The geophysical search for Palokas and Rumajärvi styles sulphidic gold mineralization under thin glacial cover is improving quickly with the knowledge gained in each drill program. A combination of ground magnetics, induced polarization and electromagnetic/resistivity methods can effectively target both styles in the near surface (less than 100 metres). The recording of magnetic susceptibility and conductivity in all drill core is aiding the development of a 3D target model. Combined with base of till assays, areas of Au-Bi-Te anomalism can be identified for either additional geophysics, or drill testing.
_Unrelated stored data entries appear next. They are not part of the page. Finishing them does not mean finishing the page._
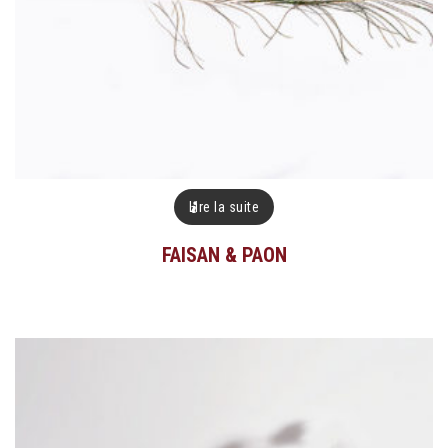
Lire la suite
FAISAN & PAON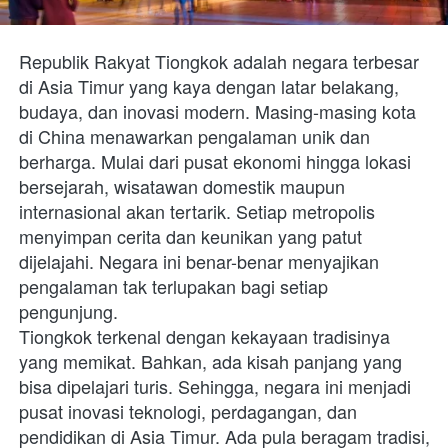
Republik Rakyat Tiongkok adalah negara terbesar 
di Asia Timur yang kaya dengan latar belakang, 
budaya, dan inovasi modern. Masing-masing kota 
di China menawarkan pengalaman unik dan 
berharga. Mulai dari pusat ekonomi hingga lokasi 
bersejarah, wisatawan domestik maupun 
internasional akan tertarik. Setiap metropolis 
menyimpan cerita dan keunikan yang patut 
dijelajahi. Negara ini benar-benar menyajikan 
pengalaman tak terlupakan bagi setiap 
pengunjung.
Tiongkok terkenal dengan kekayaan tradisinya 
yang memikat. Bahkan, ada kisah panjang yang 
bisa dipelajari turis. Sehingga, negara ini menjadi 
pusat inovasi teknologi, perdagangan, dan 
pendidikan di Asia Timur. Ada pula beragam tradisi, 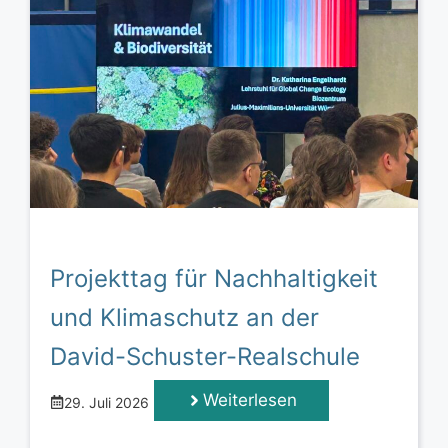
Projekttag für Nachhaltigkeit
und Klimaschutz an der
David-Schuster-Realschule
Weiterlesen
29. Juli 2026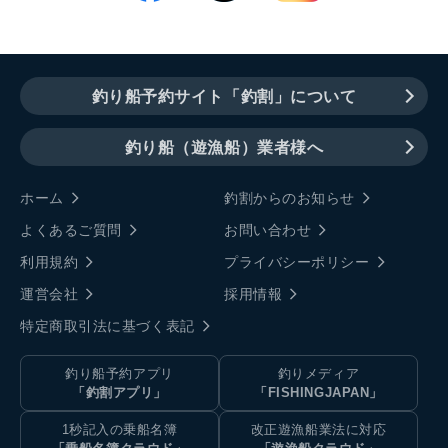
釣り船予約サイト「釣割」について
釣り船（遊漁船）業者様へ
ホーム
釣割からのお知らせ
よくあるご質問
お問い合わせ
利用規約
プライバシーポリシー
運営会社
採用情報
特定商取引法に基づく表記
釣り船予約アプリ
釣りメディア
「釣割アプリ」
「FISHINGJAPAN」
1秒記入の乗船名簿
改正遊漁船業法に対応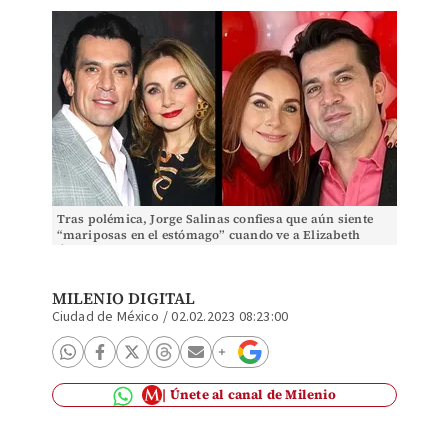
Tras polémica, Jorge Salinas confiesa que aún siente
“mariposas en el estómago” cuando ve a Elizabeth
Álvarez| ESPECIAL
MILENIO DIGITAL
Ciudad de México
/
02.02.2023 08:23:00
Únete al canal de Milenio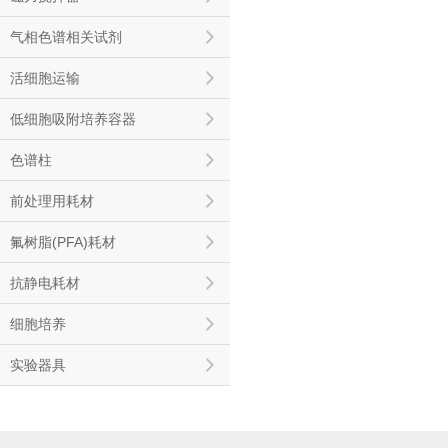
气相色谱相关试剂
活细胞运输
低细胞吸附培养容器
色谱柱
前处理用耗材
氟树脂(PFA)耗材
抗静电耗材
细胞培养
实验器具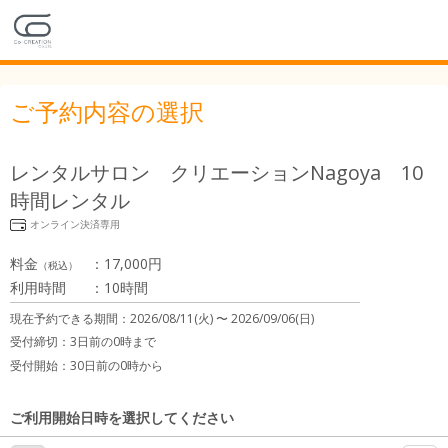
ご予約内容の選択
レンタルサロン クリエーションNagoya 10
時間レンタル
オンライン決済専用
料金
：
17,000円
（税込）
利用時間
：
10時間
現在予約できる期間：
2026/08/11(火) 〜
2026/09/06(日)
受付締切：
3日前の0時まで
受付開始：
30日前の0時から
ご利用開始日時を選択してください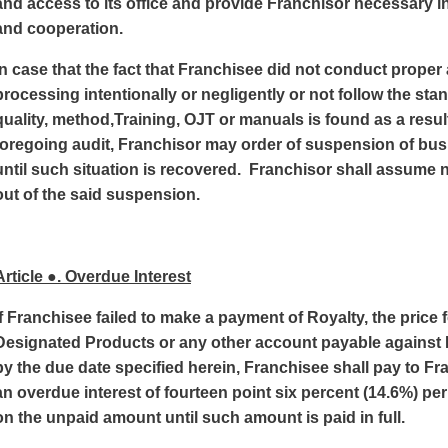
and access to its office and provide Franchisor necessary i
and cooperation.
In case that the fact that Franchisee did not conduct prope
processing
intentionally
or negligently or not follow the sta
quality, method,Training, OJT or manuals is found as a result
foregoing audit, Franchisor may order of
suspension
of
bus
until such situation is recovered. Franchisor shall assume n
out of the said suspension.
Article ●. Overdue Interest
If Franchisee failed to make a payment of Royalty, the price 
Designated Products or any other account payable against
by the due date specified herein, Franchisee shall pay to Fr
an overdue interest of fourteen point six percent (14.6%) p
on the unpaid amount until such amount is paid in full.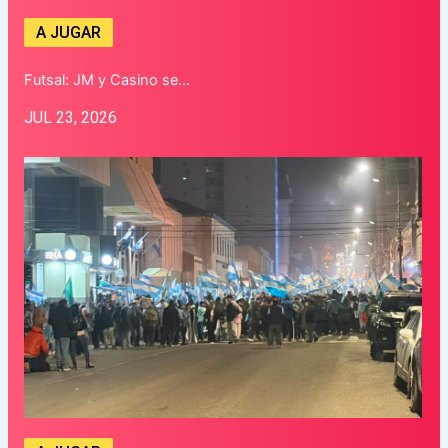
A JUGAR
Futsal: JM y Casino se…
JUL 23, 2026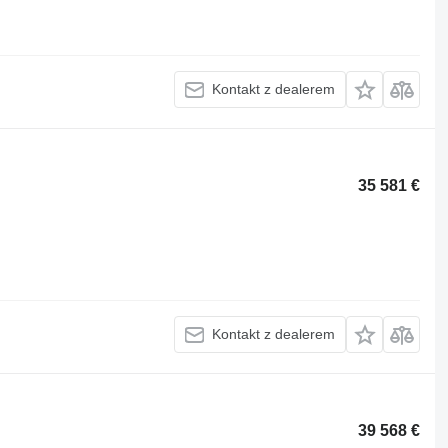
Kontakt z dealerem
35 581 €
Kontakt z dealerem
39 568 €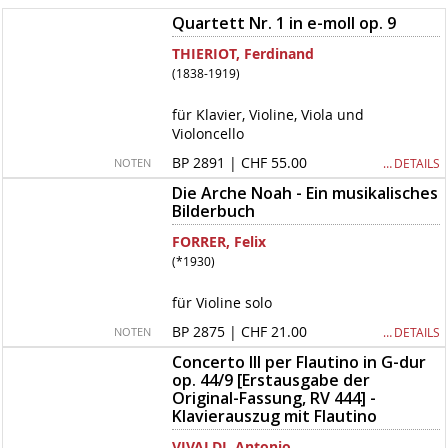
Quartett Nr. 1 in e-moll op. 9
THIERIOT, Ferdinand
(1838-1919)
für Klavier, Violine, Viola und
Violoncello
BP 2891 | CHF 55.00
… DETAILS
NOTEN
Die Arche Noah - Ein musikalisches
Bilderbuch
FORRER, Felix
(*1930)
für Violine solo
BP 2875 | CHF 21.00
… DETAILS
NOTEN
Concerto III per Flautino in G-dur
op. 44/9 [Erstausgabe der
Original-Fassung, RV 444] -
Klavierauszug mit Flautino
VIVALDI, Antonio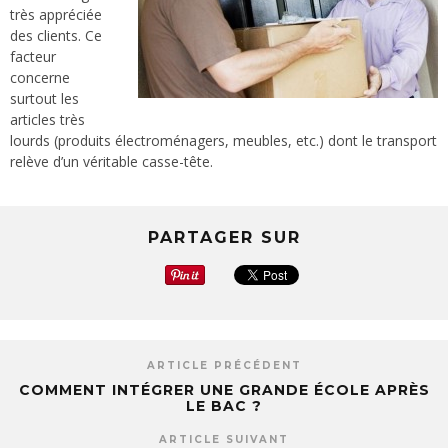
très appréciée
des clients. Ce
facteur
concerne
surtout les
articles très
lourds (produits électroménagers, meubles, etc.) dont le transport
relève d’un véritable casse-tête.
PARTAGER SUR
ARTICLE PRÉCÉDENT
COMMENT INTÉGRER UNE GRANDE ÉCOLE APRÈS
LE BAC ?
ARTICLE SUIVANT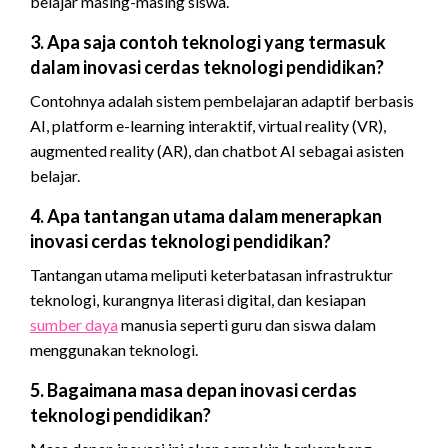
belajar masing-masing siswa.
3. Apa saja contoh teknologi yang termasuk
dalam inovasi cerdas teknologi pendidikan?
Contohnya adalah sistem pembelajaran adaptif berbasis
AI, platform e-learning interaktif, virtual reality (VR),
augmented reality (AR), dan chatbot AI sebagai asisten
belajar.
4. Apa tantangan utama dalam menerapkan
inovasi cerdas teknologi pendidikan?
Tantangan utama meliputi keterbatasan infrastruktur
teknologi, kurangnya literasi digital, dan kesiapan
sumber daya
manusia seperti guru dan siswa dalam
menggunakan teknologi.
5. Bagaimana masa depan inovasi cerdas
teknologi pendidikan?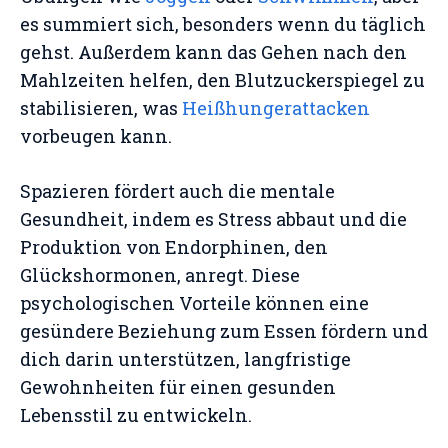
es summiert sich, besonders wenn du täglich
gehst. Außerdem kann das Gehen nach den
Mahlzeiten helfen, den Blutzuckerspiegel zu
stabilisieren, was
Heißhungerattacken
vorbeugen kann.
Spazieren fördert auch die mentale
Gesundheit, indem es Stress abbaut und die
Produktion von Endorphinen, den
Glückshormonen, anregt. Diese
psychologischen Vorteile können eine
gesündere Beziehung zum Essen fördern und
dich darin unterstützen, langfristige
Gewohnheiten für einen gesunden
Lebensstil zu entwickeln.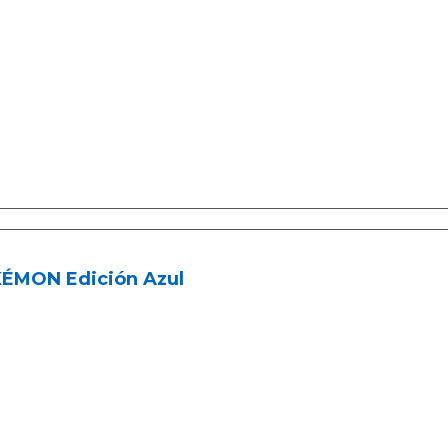
ÉMON Edición Azul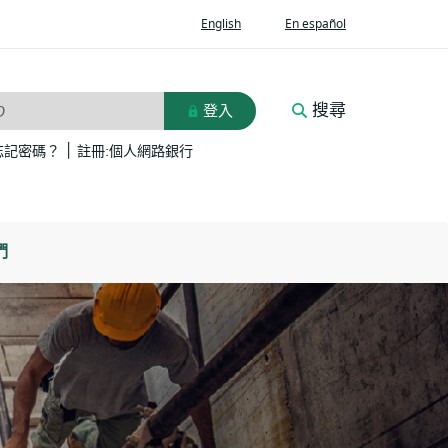
(Opens
(Opens
English
En español
in
in
a
a
new
new
Window)
Window)
搜尋
登入
D
|
(Opens
(Opens
忘記密碼？
註冊:個人網路銀行
in
in
a
a
new
new
Window)
Window)
們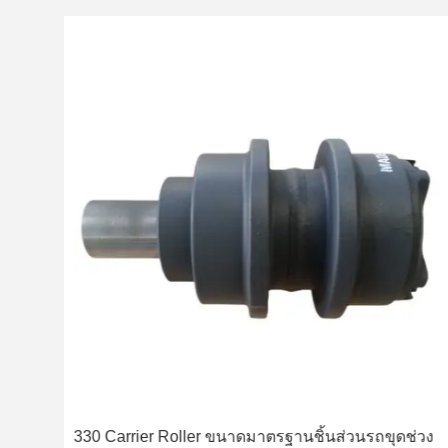
้อม
330 Carrier Roller ขนาดมาตรฐานชิ้นส่วนรถขุดช่วง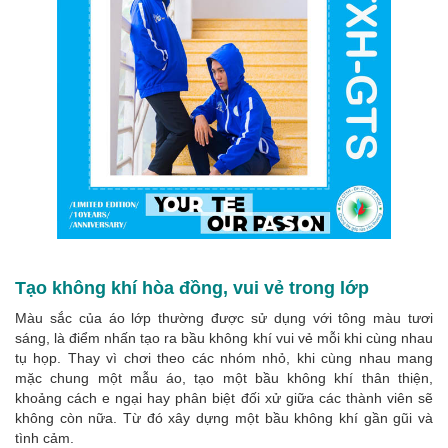
Tạo không khí hòa đồng, vui vẻ trong lớp
Màu sắc của áo lớp thường được sử dụng với tông màu tươi
sáng, là điểm nhấn tạo ra bầu không khí vui vẻ mỗi khi cùng nhau
tụ họp. Thay vì chơi theo các nhóm nhỏ, khi cùng nhau mang
mặc chung một mẫu áo, tạo một bầu không khí thân thiện,
khoảng cách e ngại hay phân biệt đối xử giữa các thành viên sẽ
không còn nữa. Từ đó xây dựng một bầu không khí gần gũi và
tình cảm.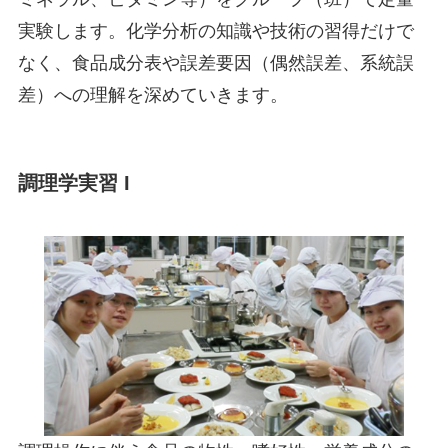
実験します。化学分析の知識や技術の習得だけで
なく、食品成分表や誤差要因（偶然誤差、系統誤
差）への理解を深めていきます。
調理学実習 I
Exploration for Palokas and Rumajärvi style gold prospects is no longer just restricted to the Rajapalot area. Recognition of both Sequence 1 and 2 as a package enclosing the 6 km long vein-hosted Rompas Au-U system increases the search space for the pyrrhotite-gold systems. The geochemical characteristics of the iron formations and their low-iron equivalents are not only present in the southern drill section at South Rompas, but have more than 50 km of strike length in Rompas-Rajapalot. It is the interaction of this reactive rock package with late, sulphur- and gold-bearing hydrothermal systems driven by ca. 1.8 Ga granitoids, that now form the most highly prospective targets away from the Rajapalot area.